Anne Grand Vincent, Co-présidente du Cercle des Bonnes Pratiques en Médecine Esthétique
« Les réseaux sociaux ont largement contribué à banaliser des actes médicaux. Chaque jour, des milliers d’internautes sont exposés à des contenus promotionnels trompeurs, diffusés par des acteurs peu scrupuleux et insuffisamment qualifiés. Face à cette dérive, il est indispensable de réintroduire de la pédagogie, de la transparence et de la responsabilité dans la communication autour de la médecine esthétique. »
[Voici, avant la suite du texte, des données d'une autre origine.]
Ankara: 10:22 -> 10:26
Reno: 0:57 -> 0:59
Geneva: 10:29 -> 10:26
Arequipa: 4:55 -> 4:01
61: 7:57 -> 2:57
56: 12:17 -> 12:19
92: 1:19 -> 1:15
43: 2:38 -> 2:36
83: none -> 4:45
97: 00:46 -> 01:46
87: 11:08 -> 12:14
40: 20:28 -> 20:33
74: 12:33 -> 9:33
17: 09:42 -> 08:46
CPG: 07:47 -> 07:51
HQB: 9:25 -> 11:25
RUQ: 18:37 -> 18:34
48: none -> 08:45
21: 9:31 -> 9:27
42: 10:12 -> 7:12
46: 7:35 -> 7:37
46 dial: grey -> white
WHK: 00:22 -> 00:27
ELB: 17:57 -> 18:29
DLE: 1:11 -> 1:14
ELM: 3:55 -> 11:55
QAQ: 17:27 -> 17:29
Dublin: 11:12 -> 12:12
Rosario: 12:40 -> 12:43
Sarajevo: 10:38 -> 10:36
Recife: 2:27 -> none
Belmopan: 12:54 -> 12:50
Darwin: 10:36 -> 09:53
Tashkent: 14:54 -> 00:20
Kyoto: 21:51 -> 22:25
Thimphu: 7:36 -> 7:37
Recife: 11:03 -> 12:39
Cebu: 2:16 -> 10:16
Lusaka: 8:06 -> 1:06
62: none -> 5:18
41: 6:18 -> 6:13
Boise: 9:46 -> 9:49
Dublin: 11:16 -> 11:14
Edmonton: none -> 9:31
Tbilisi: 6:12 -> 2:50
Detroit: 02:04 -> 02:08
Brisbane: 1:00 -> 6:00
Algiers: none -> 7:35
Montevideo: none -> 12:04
Valentin Chabbi, Co-président du Cercle des Bonnes Pratiques en Médecine Esthétique
« La médecine esthétique n’est pas un commerce, c’est une pratique médicale. Contrairement aux “fake injectors” qui agissent sans formation ni responsabilité, les médecins sont liés par le serment d’Hippocrate et par une exigence de compétence : connaissance de l’anatomie, diagnostic, gestion des complications. La formation continue est une condition essentielle pour garantir la sécurité des patients. Notre label a été créé pour reconnaître et valoriser cette exigence permanente d’excellence. »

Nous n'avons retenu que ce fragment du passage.